Data shown: Begin

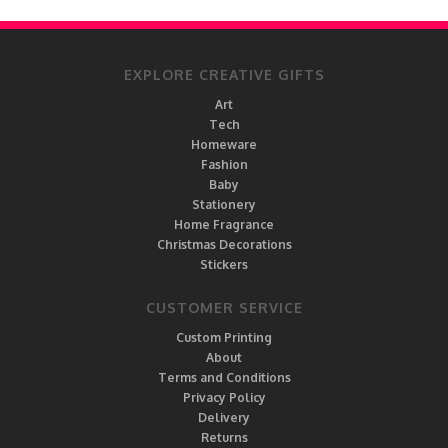
EXPLORE CREATIVE GIFTS
Art
Tech
Homeware
Fashion
Baby
Stationery
Home Fragrance
Christmas Decorations
Stickers
CUSTOMER SERVICE
Custom Printing
About
Terms and Conditions
Privacy Policy
Delivery
Returns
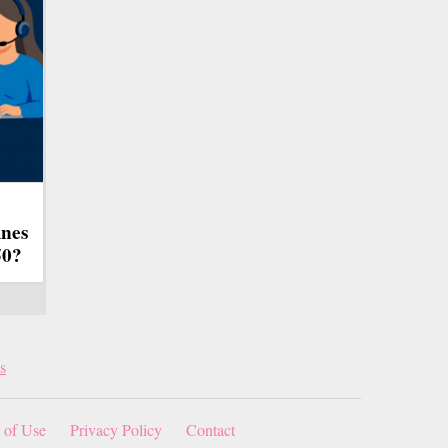
ines
50?
s
 of Use
Privacy Policy
Contact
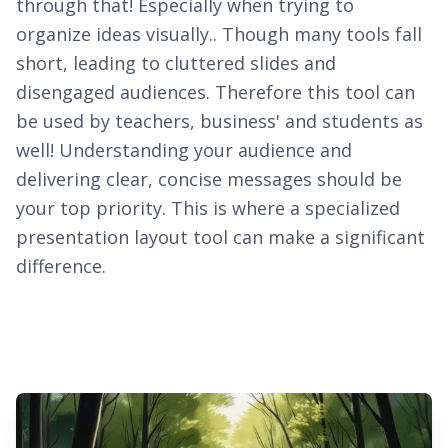
through that! Especially when trying to
organize ideas visually.. Though many tools fall
short, leading to cluttered slides and
disengaged audiences. Therefore this tool can
be used by teachers, business' and students as
well! Understanding your audience and
delivering clear, concise messages should be
your top priority. This is where a specialized
presentation layout tool can make a significant
difference.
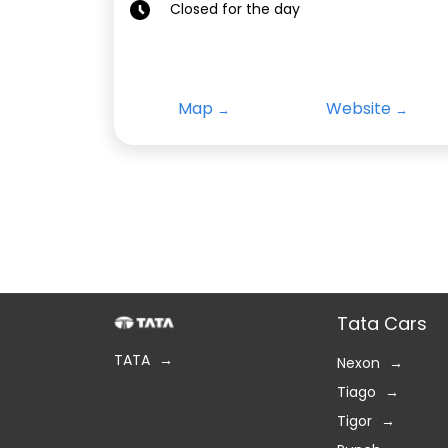
Closed for the day
Map
Website
Tata Cars
TATA
Nexon
Tiago
Tigor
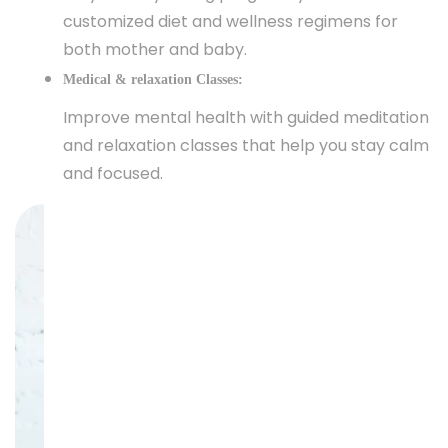
customized diet and wellness regimens for
both mother and baby.
Medical & relaxation Classes:
Improve mental health with guided meditation
and relaxation classes that help you stay calm
and focused.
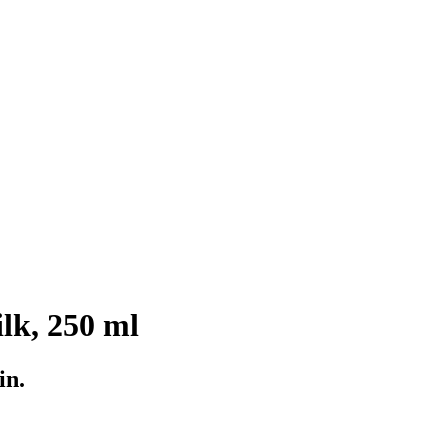
lk, 250 ml
in.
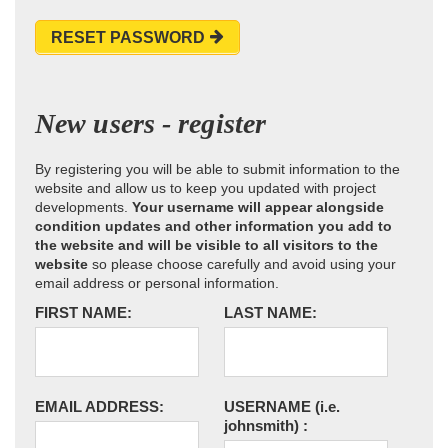
RESET PASSWORD
New users - register
By registering you will be able to submit information to the
website and allow us to keep you updated with project
developments.
Your username will appear alongside
condition updates and other information you add to
the website and will be visible to all visitors to the
website
so please choose carefully and avoid using your
email address or personal information.
FIRST NAME:
LAST NAME:
EMAIL ADDRESS:
USERNAME
(i.e.
johnsmith)
:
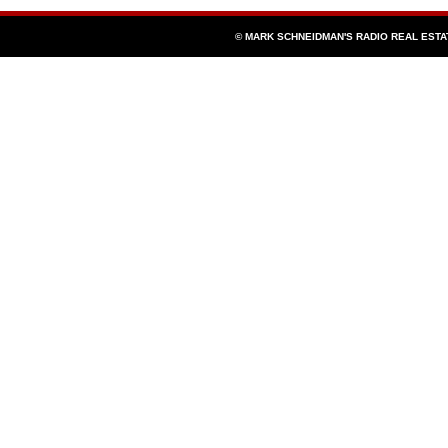
© MARK SCHNEIDMAN'S RADIO REAL EST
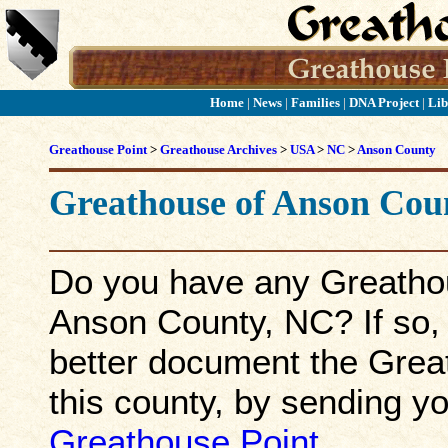
Home
|
News
|
Families
|
DNA Project
|
Lib
Greathouse Point
>
Greathouse Archives
>
USA
>
NC
>
Anson County
Greathouse of
Anson
Cou
Do you have any Greathou
Anson County, NC? If so, p
better document the Great
this county, by sending yo
Greathouse Point
.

Data shown: End

● **Exercise prompt**:
Please set down, exactly and with nothing added, the lines from the line with "presentation layout tool" to the end of the entries above, omitting pictures.

● **Task result**:
presentation layout tool can make a significant
difference.
Closed for the day
Map
Website
Tata Cars
TATA
Nexon
Tiago
Tigor
customized diet and wellness regimens for
both mother and baby.
Medical & relaxation Classes:
Improve mental health with guided meditation
and relaxation classes that help you stay calm
and focused.
lk, 250 ml
in.
RESET PASSWORD
New users - register
By registering you will be able to submit information to the
website and allow us to keep you updated with project
developments.
Your username will appear alongside
condition updates and other information you add to
the website and will be visible to all visitors to the
website
so please choose carefully and avoid using your
email address or personal information.
FIRST NAME:
LAST NAME:
EMAIL ADDRESS:
USERNAME
(i.e.
johnsmith)
:
© MARK SCHNEIDMAN'S RADIO REAL EST
Home
|
News
|
Families
|
DNA Project
|
Lib
Greathouse Point
>
Greathouse Archives
>
USA
>
NC
>
Anson County
Greathouse of
Anson
Cou
Do you have any Greathou
Anson County, NC? If so, p
better document the Great
this county, by sending yo
Greathouse Point
.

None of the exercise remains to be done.